Preceding and immediately following the program and conversation, Takachizu will open its doors beginning at 5:30 p.m. for treasure sharing and documenting prior to the screening. Guests with items and/or memories of value to Little Tokyo — stories, images, objects, pictures, flyers, artifacts, histories, and other related materials — are invited to bring those items with them. Details about Takachizu can be found at: http://bit.ly/2dtkk8K; a sampling of items documented so far can be viewed online at: http://takachizu.tumblr.com/.

Takachizu, a community gathering space, is located at VIDA Group Building, 249 S. Los Angeles St. (between Second and Third streets), Los Angeles. Doors open at 5:30 p.m.; program starts at 7 p.m. For complete event details: httpL//bit.ly/2dvLzDT; to RSVP, visit the event Facebook page at: http://bit.ly/2ddjvn8. Details on the second program presented by VC in partnership with +LAB, slated for Dec. 2, will be announced shortly.

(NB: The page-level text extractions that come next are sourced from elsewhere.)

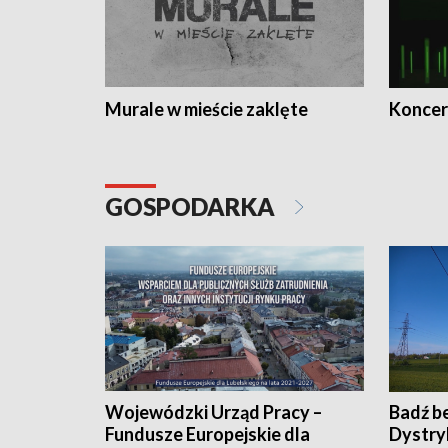
Murale w mieście zaklęte
Koncer
GOSPODARKA
Wojewódzki Urząd Pracy –
Badź b
Fundusze Europejskie dla
Dystry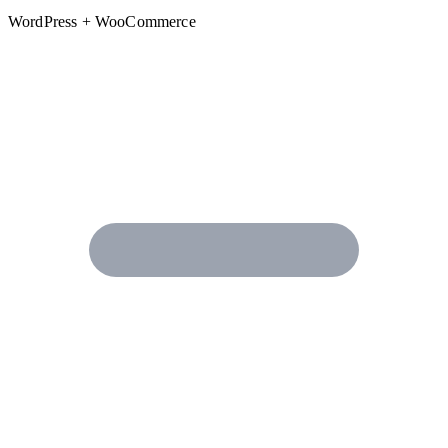
WordPress + WooCommerce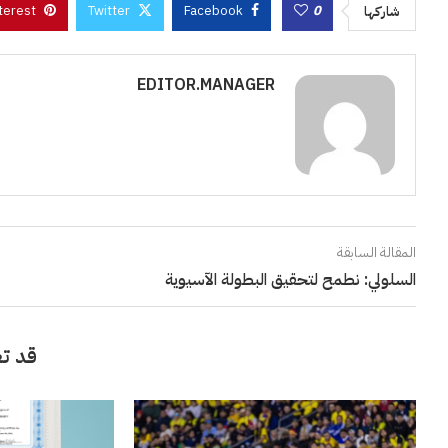
terest
Twitter
Facebook
0
شاركها
EDITOR.MANAGER
المقالة السابقة
السلولي: نطمح لتحقيق البطولة الآسيوية
قد تع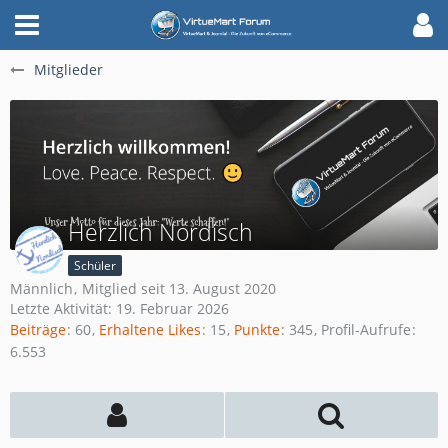
Mitglieder
Herzlich Nordisch
Schüler
Männlich
Mitglied seit 13. August 2020
Letzte Aktivität:
19. Februar 2026
Beiträge
60
Erhaltene Likes
15
Punkte
345
Profil-Aufrufe
6.553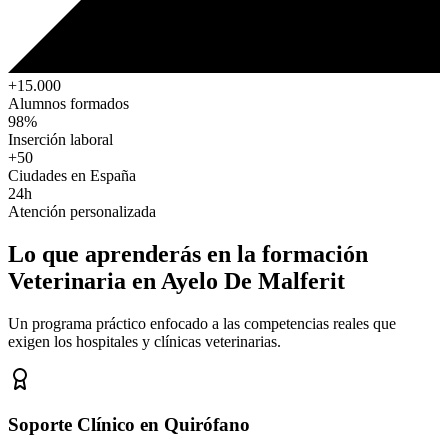
+15.000
Alumnos formados
98%
Inserción laboral
+50
Ciudades en España
24h
Atención personalizada
Lo que aprenderás en la formación
Veterinaria
en Ayelo De Malferit
Un programa práctico enfocado a las competencias reales que
exigen los hospitales y clínicas veterinarias.
Soporte Clínico en Quirófano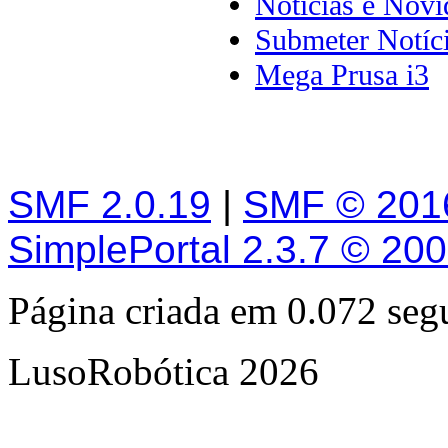
Notícias e Novi
Submeter Notíc
Mega Prusa i3
SMF 2.0.19
|
SMF © 201
SimplePortal 2.3.7 © 20
Página criada em 0.072 se
LusoRobótica 2026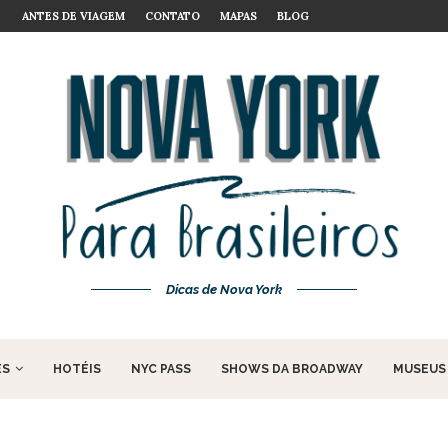
ANTES DE VIAGEM
CONTATO
DESAFIO DE COMIDA EM NOVA YORK
MAPAS
BLOG
OCÊ NÃO...
Dicas de Nova York
ES
HOTÉIS
NYC PASS
SHOWS DA BROADWAY
MUSEUS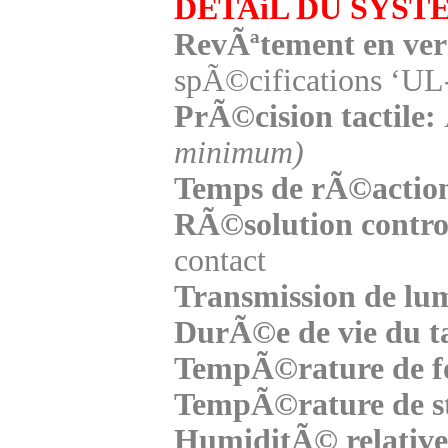
DETAiL DU SYSTE
RevÃªtement en ver
spÃ©cifications ‘UL-
PrÃ©cision tactile:
minimum)
Temps de rÃ©action 
RÃ©solution control
contact
Transmission de lum
DurÃ©e de vie du ta
TempÃ©rature de f
TempÃ©rature de st
HumiditÃ© relative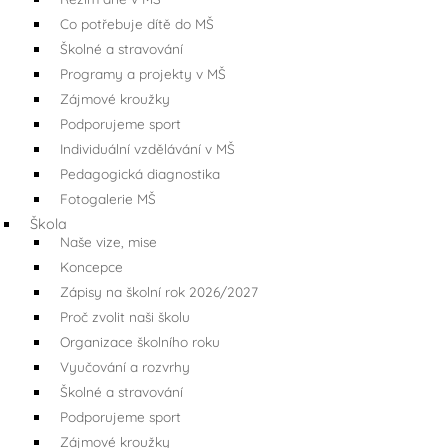
Co potřebuje dítě do MŠ
Školné a stravování
Programy a projekty v MŠ
Zájmové kroužky
Podporujeme sport
Individuální vzdělávání v MŠ
Pedagogická diagnostika
Fotogalerie MŠ
Škola
Naše vize, mise
Koncepce
Zápisy na školní rok 2026/2027
Proč zvolit naši školu
Organizace školního roku
Vyučování a rozvrhy
Školné a stravování
Podporujeme sport
Zájmové kroužky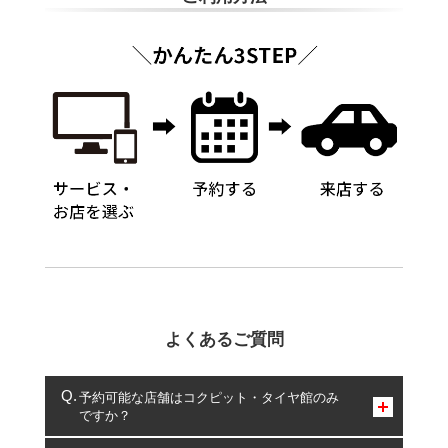
よくあるご質問
予約可能な店舗はコクピット・タイヤ館のみ
ですか？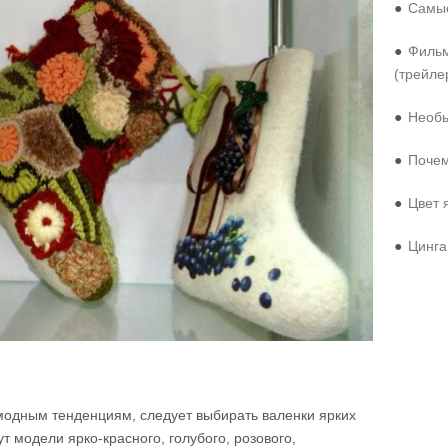
●
Самые
●
Фильм
(трейле
●
Необы
●
Почем
●
Цвет 
●
Цинга
 модным тенденциям, следует выбирать валенки ярких
т модели ярко-красного, голубого, розового,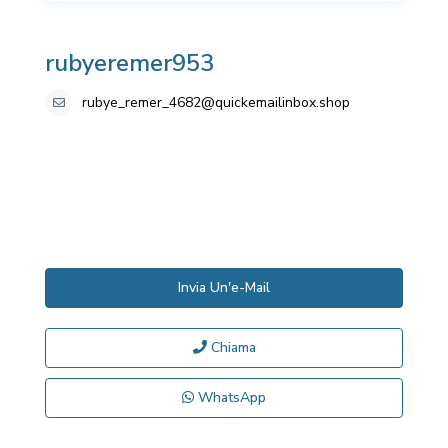
rubyeremer953
rubye_remer_4682@quickemailinbox.shop
Invia Un'e-Mail
Chiama
WhatsApp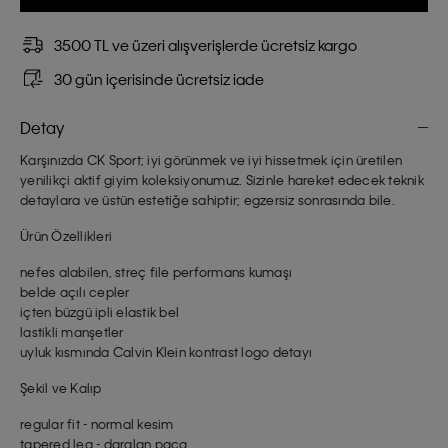
3500 TL ve üzeri alışverişlerde ücretsiz kargo
30 gün içerisinde ücretsiz iade
Detay
Karşınızda CK Sport; iyi görünmek ve iyi hissetmek için üretilen
yenilikçi aktif giyim koleksiyonumuz. Sizinle hareket edecek teknik
detaylara ve üstün estetiğe sahiptir; egzersiz sonrasında bile.
Ürün Özellikleri
nefes alabilen, streç file performans kumaşı
belde açılı cepler
içten büzgü ipli elastik bel
lastikli manşetler
uyluk kısmında Calvin Klein kontrast logo detayı
Şekil ve Kalıp
regular fit - normal kesim
tapered leg - daralan paça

Takachizu (“treasure map”), a community “show and tell” gathering space designed to identify and reflect on that which is most valuable, celebrated, and in need of protection in Little Tokyo, is a project of Sustainable Little Tokyo initiated by +LAB, LTSC’s creative community development strategy utilizing collaboration and experimentation to advance Little Tokyo’s power over its future. As a means to support the preservation and sustainability of Little Tokyo’s cultural assets amidst rapid displacement, Takachizu is a community participatory asset-gathering model designed by Rosten Woo and team to help inform ongoing community development efforts. Takachizu is funded by ArtPlace America.

VC is the nation’s premier Asian American and Pacific Islander media arts organization. Founded in 1970, the organization’s mission is to develop and support the voices of AAPI filmmakers and media artists who empower communities and challenge perspectives. VC is funded in part by the Aratani Foundation, Asian Pacific Community Fund, California Arts Council, California Humanities, Department of Cultural Affairs-City of Los Angeles, Getty Foundation, Los Angeles County Arts Commission, National Endowment for the Arts, LAIKA, Sony Pictures Entertainment, VC Stakeholders, and VC Community Partners.